(Dataset records)
::::::
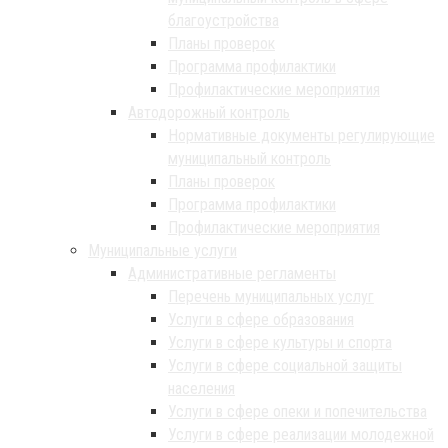
благоустройства
Планы проверок
Программа профилактики
Профилактические мероприятия
Автодорожный контроль
Нормативные документы регулирующие
муниципальный контроль
Планы проверок
Программа профилактики
Профилактические мероприятия
Муниципальные услуги
Административные регламенты
Перечень муниципальных услуг
Услуги в сфере образования
Услуги в сфере культуры и спорта
Услуги в сфере социальной защиты
населения
Услуги в сфере опеки и попечительства
Услуги в сфере реализации молодежной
::::::
* [Required action]
Transcribe every entry exactly. Leave out the pictures.

* [Response area]
благоустройства
Планы проверок
Программа профилактики
Профилактические мероприятия
Автодорожный контроль
Нормативные документы регулирующие
муниципальный контроль
Планы проверок
Программа профилактики
Профилактические мероприятия
Муниципальные услуги
Административные регламенты
Перечень муниципальных услуг
Услуги в сфере образования
Услуги в сфере культуры и спорта
Услуги в сфере социальной защиты
населения
Услуги в сфере опеки и попечительства
Услуги в сфере реализации молодежной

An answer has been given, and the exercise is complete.